COMS 4771002 (Fall 2017) Exam 1 October 19, 2017
Machine Learning代考 Please show all your work! Answers without supporting work will not be given credit. Write your answers in spaces provided.
Please show all your work! Answers without supporting work will not be given credit. Write your answers in spaces provided.
There are total thirteen pages including two blank pages at the end for scratch work. You have 1 hour and 15 minutes to complete this exam.
You may use any result from the lectures or the homeworks without proof.
Name & UNI:
1.(16 points) For each statement below state either True or Justify your answer by providing a short explanation/proof sketch (for true statements) or a counter example (for falsestatements). Machine Learning代考
(a) Bayes classifier (i.e. the optimal classifier) always yields zero classification error.
(b) Kernel regression with a box kernel typically yields a discontinuous predictor.
(c) If we train a Na¨ıve Bayes classifier using infinite training data that satisfies all of its modeling assumptions (e.g., features in the training data are independent given the class labels), then it will achieve zero training error over these training examples. Machine Learning代考
(d) Suppose you are given a dataset of cellular images from patients with and without cancer. If you are required to train a classifier that predicts the probability that the patient has cancer, you would prefer to use Decision trees over Logistic regression.
(e) Given a d × d symmetric positive semidefinite matrix A. The transformation ø : x ›→ xTAx is a linear transformation.
(f) Ordinary Least Squares (OLS) regression is consistent. That is, as the number of samples approaches infinity, OLS error approaches the error of the optimal regressor.
(g) Consider the constraint optimization problem:
This optimization problem is equivalent to the following unconstraint optimization problem:
That is, the optimal solution to the given constraint optimization problem is equal to the optimal solution for the given unconstraint optimization problem.
(h) For any d ≥ 1, the unit L0-ball in Rd, that is, the set {x ∈ Rd : ||x||0 ≤ 1}, is not a convex set.
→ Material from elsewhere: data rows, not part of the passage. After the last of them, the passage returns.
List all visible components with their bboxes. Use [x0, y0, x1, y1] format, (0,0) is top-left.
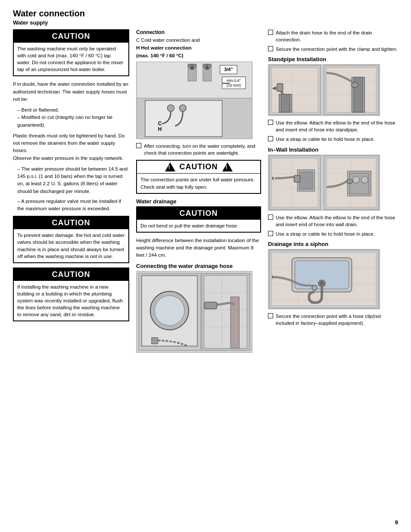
caution-box-3: CAUTION If installing the washing machin… [13, 268, 129, 321]
svg-rect-61 [294, 175, 300, 182]
svg-point-69 [352, 176, 359, 183]
caution-box-2: CAUTION To prevent water damage, the hot… [13, 216, 129, 263]
caution-body-3: If installing the washing machine in a n… [14, 281, 128, 320]
checkbox-label-d1: Attach the drain hose to the end of the … [276, 29, 398, 43]
connection-sub1: C Cold water connection and [136, 37, 261, 44]
svg-rect-42 [277, 84, 283, 91]
svg-text:C: C [158, 121, 162, 127]
svg-point-84 [320, 281, 324, 286]
inwall-svg [268, 155, 380, 211]
svg-rect-41 [281, 94, 290, 112]
caution-warning-box: CAUTION The connection points are under … [136, 160, 261, 193]
checkbox-icon-iw1 [268, 215, 273, 220]
svg-point-70 [361, 176, 368, 183]
page-number: 9 [395, 519, 398, 526]
standpipe-svg [268, 64, 380, 116]
caution-drainage-body: Do not bend or pull the water drainage h… [137, 220, 260, 232]
left-text-2: Plastic threads must only be tightened b… [13, 132, 129, 162]
checkbox-icon-d2 [268, 46, 273, 51]
svg-rect-59 [299, 172, 312, 189]
svg-point-16 [167, 105, 174, 112]
checkbox-icon-iw2 [268, 231, 273, 236]
caution-body-2: To prevent water damage, the hot and col… [14, 229, 128, 262]
caution-header-2: CAUTION [14, 217, 128, 229]
siphon-svg [268, 249, 380, 309]
connection-diagram: 3/4" min.0,4" (10 mm) C H [136, 62, 252, 139]
warning-triangle-left [165, 162, 175, 171]
checkbox-label-d2: Secure the connection point with the cla… [276, 46, 398, 53]
svg-text:min.0,4": min.0,4" [227, 79, 240, 83]
svg-rect-27 [204, 275, 247, 348]
checkbox-label-iw1: Use the elbow. Attach the elbow to the e… [276, 214, 398, 228]
left-list-1: Bent or flattened. Modified or cut (inte… [13, 106, 129, 129]
svg-text:H: H [158, 127, 162, 133]
svg-point-51 [352, 82, 358, 87]
warning-triangle-right [222, 162, 233, 171]
connection-heading: Connection [136, 29, 261, 35]
caution-header-1: CAUTION [14, 30, 128, 43]
checkbox-label-1: After connecting, turn on the water comp… [144, 143, 261, 156]
checkbox-after-connecting: After connecting, turn on the water comp… [136, 143, 261, 156]
caution-warning-body: The connection points are under full wat… [137, 174, 260, 193]
list-item-2a: The water pressure should be between 14.… [17, 165, 129, 195]
list-item-1b: Modified or cut (integrity can no longer… [17, 114, 129, 129]
checkbox-icon-d1 [268, 30, 273, 35]
list-item-1a: Bent or flattened. [17, 106, 129, 114]
checkbox-label-iw2: Use a strap or cable tie to hold hose in… [276, 230, 375, 237]
siphon-diagram [268, 249, 380, 309]
left-list-2: The water pressure should be between 14.… [13, 165, 129, 213]
checkbox-label-sp1: Use the elbow. Attach the elbow to the e… [276, 119, 398, 133]
checkbox-standpipe-1: Use the elbow. Attach the elbow to the e… [268, 119, 398, 133]
svg-rect-25 [152, 337, 158, 344]
page-title: Water connection [13, 9, 398, 19]
svg-point-17 [179, 105, 186, 112]
checkbox-icon-sp1 [268, 120, 273, 125]
inwall-diagram [268, 155, 380, 211]
svg-rect-32 [230, 297, 239, 348]
caution-warning-header: CAUTION [137, 161, 260, 174]
connection-sub3: (max. 140 °F / 60 °C) [136, 52, 261, 59]
checkbox-drain-2: Secure the connection point with the cla… [268, 46, 398, 53]
checkbox-label-sp2: Use a strap or cable tie to hold hose in… [276, 136, 375, 143]
drainage-text: Height difference between the installati… [136, 237, 261, 259]
caution-header-3: CAUTION [14, 268, 128, 281]
drainage-svg [137, 271, 252, 353]
checkbox-icon-siphon [268, 313, 273, 318]
connection-sub2: H Hot water connection [136, 44, 261, 51]
page-subtitle: Water supply [13, 19, 398, 26]
caution-warning-label: CAUTION [180, 162, 218, 171]
drainage-hose-heading: Connecting the water drainage hose [136, 263, 261, 269]
svg-text:3/4": 3/4" [224, 67, 233, 72]
caution-body-1: The washing machine must only be operate… [14, 43, 128, 75]
checkbox-label-siphon: Secure the connection point with a hose … [276, 313, 398, 327]
svg-point-85 [312, 285, 317, 290]
water-drainage-heading: Water drainage [136, 198, 261, 205]
svg-point-24 [155, 296, 184, 325]
caution-drainage-box: CAUTION Do not bend or pull the water dr… [136, 206, 261, 233]
drainage-hose-diagram [136, 271, 252, 353]
checkbox-inwall-2: Use a strap or cable tie to hold hose in… [268, 230, 398, 237]
svg-text:(10 mm): (10 mm) [227, 84, 241, 88]
checkbox-siphon: Secure the connection point with a hose … [268, 313, 398, 327]
left-text-1: If in doubt, have the water connection i… [13, 81, 129, 103]
svg-point-71 [347, 179, 353, 184]
standpipe-heading: Standpipe Installation [268, 56, 398, 62]
caution-box-1: CAUTION The washing machine must only be… [13, 29, 129, 76]
connection-svg: 3/4" min.0,4" (10 mm) C H [137, 62, 252, 139]
checkbox-drain-1: Attach the drain hose to the end of the … [268, 29, 398, 43]
list-item-2b: A pressure regulator valve must be insta… [17, 198, 129, 213]
checkbox-standpipe-2: Use a strap or cable tie to hold hose in… [268, 136, 398, 143]
siphon-heading: Drainage into a siphon [268, 241, 398, 247]
caution-drainage-header: CAUTION [137, 207, 260, 220]
standpipe-diagram [268, 64, 380, 116]
svg-rect-33 [204, 302, 217, 309]
checkbox-icon-sp2 [268, 136, 273, 141]
inwall-heading: In–Wall Installation [268, 146, 398, 153]
checkbox-icon-1 [136, 143, 141, 148]
checkbox-inwall-1: Use the elbow. Attach the elbow to the e… [268, 214, 398, 228]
2.[Maximum Likelihood Estimation and beyond (13 points)]
Your friend gives you a coin with bias b (that is, tossing the coin turns ‘1’ with probability b, and turns ‘0’ with probability 1 − b). You make n independent tosses and get the observation sequence x1, . . . , xn ∈ {0, 1}.
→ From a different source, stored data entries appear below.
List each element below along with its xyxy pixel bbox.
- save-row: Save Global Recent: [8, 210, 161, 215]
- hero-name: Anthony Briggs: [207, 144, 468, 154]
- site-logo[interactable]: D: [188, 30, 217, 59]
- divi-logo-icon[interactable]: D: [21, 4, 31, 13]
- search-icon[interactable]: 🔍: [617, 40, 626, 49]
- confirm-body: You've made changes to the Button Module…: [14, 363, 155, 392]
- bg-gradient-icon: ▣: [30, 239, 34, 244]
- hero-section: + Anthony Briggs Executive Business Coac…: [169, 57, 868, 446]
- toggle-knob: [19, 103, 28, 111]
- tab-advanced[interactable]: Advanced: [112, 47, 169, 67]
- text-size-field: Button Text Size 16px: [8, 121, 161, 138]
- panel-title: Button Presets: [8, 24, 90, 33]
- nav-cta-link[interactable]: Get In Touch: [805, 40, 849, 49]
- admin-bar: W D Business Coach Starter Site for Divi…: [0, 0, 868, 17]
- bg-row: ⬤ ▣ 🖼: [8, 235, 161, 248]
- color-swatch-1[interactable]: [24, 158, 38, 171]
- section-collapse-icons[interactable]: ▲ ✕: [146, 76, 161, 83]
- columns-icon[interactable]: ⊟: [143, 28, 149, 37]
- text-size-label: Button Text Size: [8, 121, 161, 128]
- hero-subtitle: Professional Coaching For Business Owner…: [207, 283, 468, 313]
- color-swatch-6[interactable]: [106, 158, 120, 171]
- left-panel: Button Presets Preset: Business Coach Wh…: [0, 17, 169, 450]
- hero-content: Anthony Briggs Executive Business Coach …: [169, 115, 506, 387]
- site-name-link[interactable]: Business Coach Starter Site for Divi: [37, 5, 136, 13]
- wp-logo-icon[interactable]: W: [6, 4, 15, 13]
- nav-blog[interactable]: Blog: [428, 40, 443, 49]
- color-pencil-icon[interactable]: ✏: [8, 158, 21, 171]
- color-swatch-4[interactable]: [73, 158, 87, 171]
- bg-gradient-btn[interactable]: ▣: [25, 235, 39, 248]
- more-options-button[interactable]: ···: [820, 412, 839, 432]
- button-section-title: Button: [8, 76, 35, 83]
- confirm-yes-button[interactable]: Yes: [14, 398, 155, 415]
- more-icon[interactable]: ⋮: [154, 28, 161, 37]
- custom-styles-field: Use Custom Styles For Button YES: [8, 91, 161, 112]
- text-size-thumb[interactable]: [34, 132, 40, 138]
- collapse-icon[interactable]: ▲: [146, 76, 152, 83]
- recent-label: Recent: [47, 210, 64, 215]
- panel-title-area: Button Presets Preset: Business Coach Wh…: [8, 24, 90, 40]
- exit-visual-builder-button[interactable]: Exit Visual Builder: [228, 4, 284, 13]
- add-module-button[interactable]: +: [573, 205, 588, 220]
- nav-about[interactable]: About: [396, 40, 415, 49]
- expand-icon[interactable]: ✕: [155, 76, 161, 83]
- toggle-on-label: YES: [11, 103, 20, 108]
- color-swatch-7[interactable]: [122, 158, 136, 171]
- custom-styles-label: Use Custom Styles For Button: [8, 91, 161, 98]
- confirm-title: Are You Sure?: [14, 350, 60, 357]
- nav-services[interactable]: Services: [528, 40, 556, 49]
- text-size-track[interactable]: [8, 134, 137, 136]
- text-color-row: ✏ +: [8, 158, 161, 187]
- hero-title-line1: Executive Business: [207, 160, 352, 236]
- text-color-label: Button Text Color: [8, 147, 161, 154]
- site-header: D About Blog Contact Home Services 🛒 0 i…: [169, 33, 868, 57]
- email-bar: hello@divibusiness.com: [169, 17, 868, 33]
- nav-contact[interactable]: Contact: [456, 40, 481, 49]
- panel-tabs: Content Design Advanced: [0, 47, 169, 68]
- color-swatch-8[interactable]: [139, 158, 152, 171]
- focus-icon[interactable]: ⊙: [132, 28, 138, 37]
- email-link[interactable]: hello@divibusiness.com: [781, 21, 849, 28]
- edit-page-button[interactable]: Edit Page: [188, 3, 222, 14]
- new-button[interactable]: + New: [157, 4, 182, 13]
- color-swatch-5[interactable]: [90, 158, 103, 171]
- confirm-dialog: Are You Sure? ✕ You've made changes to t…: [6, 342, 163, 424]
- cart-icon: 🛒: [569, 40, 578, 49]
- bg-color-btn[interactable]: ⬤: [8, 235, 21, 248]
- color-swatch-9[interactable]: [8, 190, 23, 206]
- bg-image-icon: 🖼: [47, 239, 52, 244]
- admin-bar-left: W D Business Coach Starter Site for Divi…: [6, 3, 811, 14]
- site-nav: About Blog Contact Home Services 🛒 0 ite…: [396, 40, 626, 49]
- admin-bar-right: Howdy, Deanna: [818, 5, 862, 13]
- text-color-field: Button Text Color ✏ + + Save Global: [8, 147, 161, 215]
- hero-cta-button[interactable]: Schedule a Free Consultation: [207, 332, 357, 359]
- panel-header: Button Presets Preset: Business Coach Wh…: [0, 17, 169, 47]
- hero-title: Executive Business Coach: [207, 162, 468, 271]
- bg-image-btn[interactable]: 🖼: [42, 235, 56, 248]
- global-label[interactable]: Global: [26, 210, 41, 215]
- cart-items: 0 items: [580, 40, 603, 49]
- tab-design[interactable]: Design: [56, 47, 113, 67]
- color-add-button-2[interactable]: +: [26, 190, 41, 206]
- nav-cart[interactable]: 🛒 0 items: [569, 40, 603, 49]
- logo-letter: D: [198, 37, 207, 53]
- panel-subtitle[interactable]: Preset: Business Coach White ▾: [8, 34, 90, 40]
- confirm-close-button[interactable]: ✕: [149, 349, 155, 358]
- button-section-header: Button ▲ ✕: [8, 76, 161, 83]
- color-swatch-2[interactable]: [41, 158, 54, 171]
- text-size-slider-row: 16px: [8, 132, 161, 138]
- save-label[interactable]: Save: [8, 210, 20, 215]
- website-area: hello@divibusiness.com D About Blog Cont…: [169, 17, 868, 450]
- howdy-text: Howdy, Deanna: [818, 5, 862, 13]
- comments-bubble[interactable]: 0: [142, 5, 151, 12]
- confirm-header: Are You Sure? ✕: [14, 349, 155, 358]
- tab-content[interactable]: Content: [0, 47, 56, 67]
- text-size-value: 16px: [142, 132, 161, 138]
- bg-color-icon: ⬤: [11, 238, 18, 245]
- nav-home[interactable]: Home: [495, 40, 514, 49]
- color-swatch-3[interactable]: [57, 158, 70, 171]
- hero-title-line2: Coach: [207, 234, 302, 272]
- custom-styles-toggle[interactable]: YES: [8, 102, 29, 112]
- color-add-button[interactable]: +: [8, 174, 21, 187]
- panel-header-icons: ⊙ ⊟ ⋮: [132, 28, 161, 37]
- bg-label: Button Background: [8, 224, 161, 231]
(a)Youwant to estimate the coin’s What is the Maximum Likelihood Estimate (MLE) ˆb given the observations x1, . . . , xn?
(b)Isyour estimate from part (a) an unbiased estimator of b? Justify your answer. Machine Learning代考
(c)Derivea simple expression for the variance of this coin?
(d)Whatis the MLE for the coin’s variance?
(e)Your friend reveals to you that the coin was minted from a faulty press that biased it towards 1. Supposethe model for the faulty bias is given by the following distribution:
Having this extra knowledge, what is the best estimate for the coin’s bias b given the observation sequence? That is, compute: arg maxb P [b | x1, . . . , xn].
3.[AnalyzingClassifter Performance (6 points)] Consider the plot below showing training and test set accuracy curves for decision trees of different sizes, using the same set of training data to train each tree.
(a)What is the most likely correspondence between the training and test curves, and the curves marked‘A’ and ‘B’ in the figure? Machine Learning代考
(b)Describein one sentence how the training data curve will change if the number of training examples approaches infifinity.
(c)How will the test data curve change under the same condition as in part ii (ie, for the case when number of training examples approachesinfinity)?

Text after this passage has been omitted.